Revenue as a % of GMV are 10.6% for Affirm but less transaction costs they are 3.8% of latest 6 months. NTM for Afterpay is 2.3% of underlying sales. On margin at least Affirm performs well.
The PayBright acquisition officially closed in January. This will add a kicker to the numbers but more to the point take Affirm into Canada in a big way. This was a great acquisition and will help them a lot.

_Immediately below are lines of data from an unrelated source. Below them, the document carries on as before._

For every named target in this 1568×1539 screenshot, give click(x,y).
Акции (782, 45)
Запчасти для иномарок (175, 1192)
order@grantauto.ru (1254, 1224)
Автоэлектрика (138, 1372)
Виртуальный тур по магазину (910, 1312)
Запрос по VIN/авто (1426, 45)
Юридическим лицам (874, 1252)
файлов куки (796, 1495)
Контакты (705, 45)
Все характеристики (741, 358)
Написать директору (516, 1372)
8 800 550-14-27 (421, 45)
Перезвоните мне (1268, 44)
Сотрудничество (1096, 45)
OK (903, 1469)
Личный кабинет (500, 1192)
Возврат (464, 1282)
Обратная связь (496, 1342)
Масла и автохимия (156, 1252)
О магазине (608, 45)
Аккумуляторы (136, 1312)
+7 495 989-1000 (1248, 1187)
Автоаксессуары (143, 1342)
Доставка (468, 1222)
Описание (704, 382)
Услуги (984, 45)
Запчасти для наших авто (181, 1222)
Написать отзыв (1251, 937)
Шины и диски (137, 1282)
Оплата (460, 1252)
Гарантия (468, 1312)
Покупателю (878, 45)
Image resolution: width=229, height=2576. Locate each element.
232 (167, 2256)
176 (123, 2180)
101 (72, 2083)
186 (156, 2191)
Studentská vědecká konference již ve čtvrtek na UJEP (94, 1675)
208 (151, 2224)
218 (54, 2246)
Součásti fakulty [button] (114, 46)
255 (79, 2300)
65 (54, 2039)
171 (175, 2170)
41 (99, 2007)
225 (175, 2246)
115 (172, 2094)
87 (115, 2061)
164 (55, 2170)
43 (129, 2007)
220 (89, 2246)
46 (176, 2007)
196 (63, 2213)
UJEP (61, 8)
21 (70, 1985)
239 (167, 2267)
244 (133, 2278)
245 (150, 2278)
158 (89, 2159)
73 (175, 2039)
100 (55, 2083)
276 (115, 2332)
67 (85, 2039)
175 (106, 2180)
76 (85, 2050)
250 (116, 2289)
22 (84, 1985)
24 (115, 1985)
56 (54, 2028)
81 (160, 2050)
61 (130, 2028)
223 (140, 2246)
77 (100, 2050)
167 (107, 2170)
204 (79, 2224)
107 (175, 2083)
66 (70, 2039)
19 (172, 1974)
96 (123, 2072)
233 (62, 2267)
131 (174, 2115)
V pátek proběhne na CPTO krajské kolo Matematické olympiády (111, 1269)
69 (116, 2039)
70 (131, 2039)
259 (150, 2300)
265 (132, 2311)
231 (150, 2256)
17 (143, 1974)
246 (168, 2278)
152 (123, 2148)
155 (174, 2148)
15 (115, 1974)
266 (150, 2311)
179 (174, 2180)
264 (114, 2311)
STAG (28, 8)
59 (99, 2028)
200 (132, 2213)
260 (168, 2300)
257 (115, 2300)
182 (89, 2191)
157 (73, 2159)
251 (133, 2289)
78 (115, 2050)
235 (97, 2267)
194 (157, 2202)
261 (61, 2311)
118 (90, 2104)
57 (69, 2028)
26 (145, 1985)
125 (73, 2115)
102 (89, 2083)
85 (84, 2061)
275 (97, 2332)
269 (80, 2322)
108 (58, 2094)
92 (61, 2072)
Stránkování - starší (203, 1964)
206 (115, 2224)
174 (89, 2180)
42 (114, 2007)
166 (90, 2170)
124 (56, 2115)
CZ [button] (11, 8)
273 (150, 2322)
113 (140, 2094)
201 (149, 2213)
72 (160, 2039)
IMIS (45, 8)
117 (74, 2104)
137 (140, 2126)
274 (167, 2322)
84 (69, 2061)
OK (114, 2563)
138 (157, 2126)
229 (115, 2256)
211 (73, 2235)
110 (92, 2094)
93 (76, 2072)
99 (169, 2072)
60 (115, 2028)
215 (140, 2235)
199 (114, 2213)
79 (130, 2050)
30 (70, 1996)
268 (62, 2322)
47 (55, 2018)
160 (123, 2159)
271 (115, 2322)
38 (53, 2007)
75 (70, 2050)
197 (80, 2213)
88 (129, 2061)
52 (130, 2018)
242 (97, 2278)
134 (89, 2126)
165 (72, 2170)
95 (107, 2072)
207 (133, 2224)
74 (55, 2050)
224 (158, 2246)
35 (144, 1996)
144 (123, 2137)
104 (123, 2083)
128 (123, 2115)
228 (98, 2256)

4) Credit card and incumbent competitors
Part of the point of BNPL is that millennials and Gen Z are turning their back on credit cards as they see this as a generational fault of baby boomers and Gen Xers. Also Credit Card operators (not Visa and Mastercard but the actual financial service providers) have been offering instalment credit for years. It hasn’t done anything for them and certainly hasn’t prevented the rise of BNPL. Lastly Afterpay has deals with Mastercard and Visa in Aus and globally. So if the CC platforms are going to compete they will do it in partnership. Paypal is a genuine competitor and they are activating millions of merchants and customers right now but they too have had credit schemes for a long time and has gone nowhere
5) Shopify and eCommerce
There’s 3 aspects to this.
i) What the white label native Shopify Pay deal (now with the added facebook/instagram integration of Shopify Pay) will do for Affirm. I expect this to be a monster deal although I’m sure Shopify will be taking their cut. At the moment they are doing these deals on a geographic basis. Affirm was selected for US and PayBright for Canada. It remains to be seen whether they will go for Affirm for rest of world or whether they will go with Klarna or Afterpay who are much stronger outside North America (although Afterpay is massive in the US and Shopify still went with Affirm there).
ii) Shopify has a 10% stake in Affirm - so it is their interest I guess to instal Affirm within their ecosystem everywhere. They might even buy Affirm out at some point.
iii) The read across from Affirm to ecommerce and Shopify’s results. Here I don’t believe the Affirm 57% was a signal of anything. If we look at Afterpay - they grew their Q1 2021 revenues (calendar Q3) by an accelerated rate at over 100%. eBay, Amazon and Ali Baba all released strong expectation beating results. I believe this is an Affirm issue not a Shopify issue.
For those interested in the uptake potential of BNPL, here’s an account of how consumer purchasing adoption progresses.
I know Saul exited Afterpay as it seemed too focused on apparel and cosmetics/beauty but that is usually just the first phase of adoption.